To repeat: The classic way is the configure hard coded ProxyPass statements for apache, which are also a little faster then the dynamic way. The new, dynamic, but somewhat slower way ist the detect Websocket connection on the fly. The big advantage of this is, that there is no extra configuration necessary. It just works (at the cost of some little performance), so it is the perfect solution for a server like Nethserver which should simplify things in the 90% case.

Also keep in mind, that the “already integrated” argument is not the best one in my oppinition, because it is always a good idea to separate the firewall from application server for various reasons (security, maintainability, u.s.), so installing one nethserver for firewall and reverse proxy and one or more for all the application stuff is a good and valid configuration which should be supported from nethserver also, i.e. nethserver should support distributing services to multiple installations of itsself.

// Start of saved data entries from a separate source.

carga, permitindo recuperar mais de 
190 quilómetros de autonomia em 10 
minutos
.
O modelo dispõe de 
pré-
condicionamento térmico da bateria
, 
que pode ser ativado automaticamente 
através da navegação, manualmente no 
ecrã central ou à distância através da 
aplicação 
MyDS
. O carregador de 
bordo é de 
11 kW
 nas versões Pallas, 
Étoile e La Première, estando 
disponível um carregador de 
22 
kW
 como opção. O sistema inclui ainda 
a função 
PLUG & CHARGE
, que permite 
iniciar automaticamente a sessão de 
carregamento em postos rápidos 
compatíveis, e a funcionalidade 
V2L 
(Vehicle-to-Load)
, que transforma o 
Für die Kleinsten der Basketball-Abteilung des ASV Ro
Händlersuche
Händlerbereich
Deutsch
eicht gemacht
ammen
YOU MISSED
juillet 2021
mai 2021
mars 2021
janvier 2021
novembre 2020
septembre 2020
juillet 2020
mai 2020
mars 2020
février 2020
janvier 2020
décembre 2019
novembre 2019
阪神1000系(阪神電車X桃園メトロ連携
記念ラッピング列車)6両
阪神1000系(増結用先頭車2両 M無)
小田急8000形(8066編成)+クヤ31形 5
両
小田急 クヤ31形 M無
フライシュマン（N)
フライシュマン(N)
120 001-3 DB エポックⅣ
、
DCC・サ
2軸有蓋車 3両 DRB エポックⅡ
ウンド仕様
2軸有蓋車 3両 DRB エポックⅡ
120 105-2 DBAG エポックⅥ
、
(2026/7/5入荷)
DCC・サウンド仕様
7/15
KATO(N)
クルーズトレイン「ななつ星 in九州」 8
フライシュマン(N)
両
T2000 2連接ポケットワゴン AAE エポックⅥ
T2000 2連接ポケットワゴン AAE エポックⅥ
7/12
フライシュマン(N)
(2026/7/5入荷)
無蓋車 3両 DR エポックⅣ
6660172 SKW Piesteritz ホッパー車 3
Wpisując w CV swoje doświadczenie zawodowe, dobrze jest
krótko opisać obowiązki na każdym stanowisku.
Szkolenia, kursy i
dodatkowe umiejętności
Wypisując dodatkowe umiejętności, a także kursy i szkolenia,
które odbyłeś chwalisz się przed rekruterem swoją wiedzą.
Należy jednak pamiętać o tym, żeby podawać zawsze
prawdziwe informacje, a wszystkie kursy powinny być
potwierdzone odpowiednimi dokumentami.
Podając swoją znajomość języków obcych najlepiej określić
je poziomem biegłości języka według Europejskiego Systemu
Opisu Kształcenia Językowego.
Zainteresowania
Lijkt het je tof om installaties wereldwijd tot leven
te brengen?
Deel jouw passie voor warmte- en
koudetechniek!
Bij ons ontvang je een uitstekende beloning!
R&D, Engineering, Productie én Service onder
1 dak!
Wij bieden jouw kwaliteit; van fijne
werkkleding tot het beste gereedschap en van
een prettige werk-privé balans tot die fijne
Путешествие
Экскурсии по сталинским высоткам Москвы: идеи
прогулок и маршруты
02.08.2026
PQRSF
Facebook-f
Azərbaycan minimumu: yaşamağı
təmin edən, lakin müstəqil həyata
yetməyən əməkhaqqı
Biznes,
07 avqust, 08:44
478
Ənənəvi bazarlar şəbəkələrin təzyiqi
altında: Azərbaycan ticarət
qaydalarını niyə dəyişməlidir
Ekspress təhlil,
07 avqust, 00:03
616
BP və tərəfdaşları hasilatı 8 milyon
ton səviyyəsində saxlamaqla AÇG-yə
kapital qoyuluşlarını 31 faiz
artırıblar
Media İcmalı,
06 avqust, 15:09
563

As already said, I have an environment, where I have one NS as firewall, IPS, reverse proxy and two other NS servers for webtop, nextcloud, guacamole etc. It works perfectly. The only change needed was the websocket packge and the possibilty to add “flushpackets=on” for guacamole.

I currently try to install a development environment and would try to make the changes myself for publishing.

I understand the fear of regressions that could impact existing reverse proxy configurations

Sorry for repeating: I think it is impossible for a removal impacting existing configurations because the extra rule webpath rule will NEVER be evaluated by apache. This is because the dynamic rule is evalutated first and stops further processing. Maybe someone else should check my conclusion.